For the entries below, repeat exactly each line starting with the one that contains "Основываясь на множестве факторов — сп" and going on through the one that contains "xChief подойдет трейдерам, ищущим широк", and no others.

Saved data entries
--- START ---

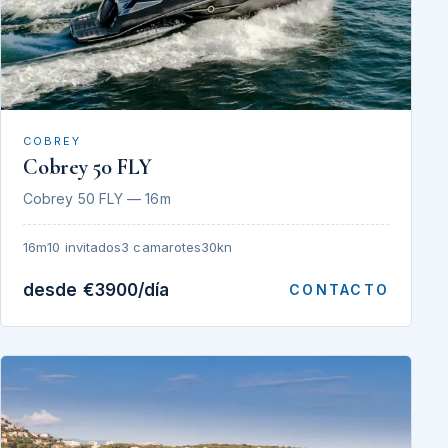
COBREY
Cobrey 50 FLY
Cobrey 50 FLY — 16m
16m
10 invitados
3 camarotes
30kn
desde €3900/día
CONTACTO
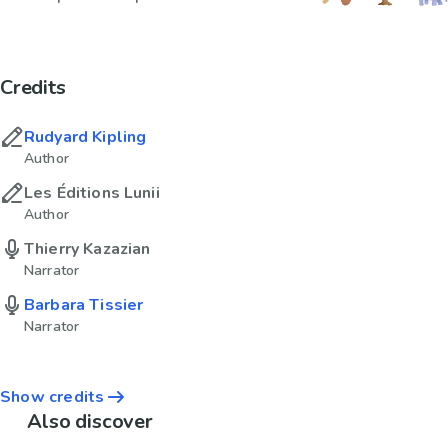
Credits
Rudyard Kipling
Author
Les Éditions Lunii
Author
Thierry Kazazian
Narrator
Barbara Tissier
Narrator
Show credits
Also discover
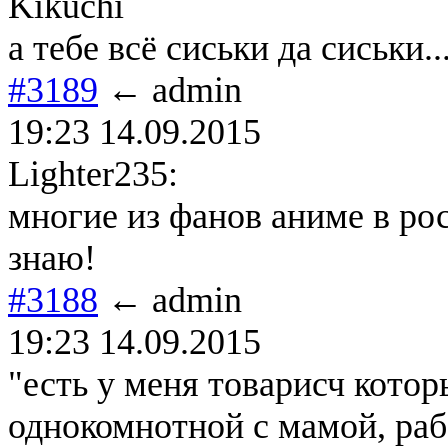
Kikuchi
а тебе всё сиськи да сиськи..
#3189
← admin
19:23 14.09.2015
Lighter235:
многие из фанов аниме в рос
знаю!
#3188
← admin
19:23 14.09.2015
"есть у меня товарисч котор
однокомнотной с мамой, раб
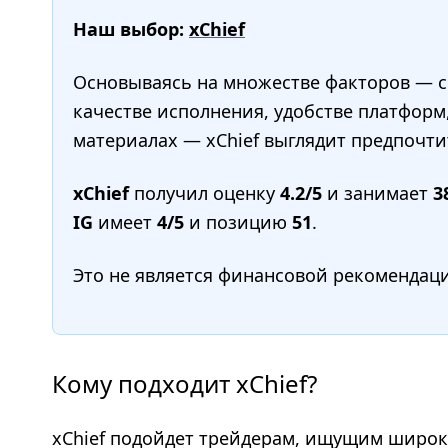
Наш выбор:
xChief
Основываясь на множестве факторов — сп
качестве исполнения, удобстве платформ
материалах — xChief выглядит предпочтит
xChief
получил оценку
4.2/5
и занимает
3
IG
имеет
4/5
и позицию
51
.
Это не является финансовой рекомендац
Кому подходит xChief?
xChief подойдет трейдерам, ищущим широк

--- END ---
--- START ---

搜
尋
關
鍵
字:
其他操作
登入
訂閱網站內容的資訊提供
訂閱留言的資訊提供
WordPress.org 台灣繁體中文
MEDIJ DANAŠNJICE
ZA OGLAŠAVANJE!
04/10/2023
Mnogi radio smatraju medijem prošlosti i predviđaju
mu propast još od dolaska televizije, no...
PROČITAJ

--- END ---

The completed task
Основываясь на множестве факторов — сп
качестве исполнения, удобстве платформ
материалах — xChief выглядит предпочтит
xChief
получил оценку
4.2/5
и занимает
3
IG
имеет
4/5
и позицию
51
.
Это не является финансовой рекомендац
Кому подходит xChief?
xChief подойдет трейдерам, ищущим широк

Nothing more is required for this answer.